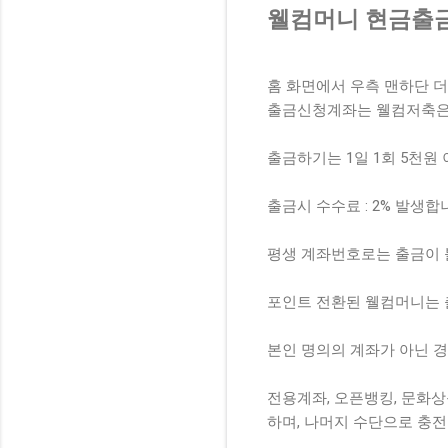
웰컴머니 현금출금
홈 화면에서 우측 맨하단 
출금신청계좌는 웰컴저축은행
출금하기는 1일 1회 5천원 
출금시 수수료 : 2% 발생합
평생 계좌번호로는 출금이 
포인트 전환된 웰컴머니는 
본인 명의의 계좌가 아닌 
전용계좌, 오픈뱅킹, 문화
하며, 나머지 수단으로 충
========================================
Please print each entry exactly as given and keep pictures out of it.

웰컴머니 현금출금
홈 화면에서 우측 맨하단 
출금신청계좌는 웰컴저축은행
출금하기는 1일 1회 5천원 
출금시 수수료 : 2% 발생합
평생 계좌번호로는 출금이 
포인트 전환된 웰컴머니는 
본인 명의의 계좌가 아닌 
전용계좌, 오픈뱅킹, 문화
하며, 나머지 수단으로 충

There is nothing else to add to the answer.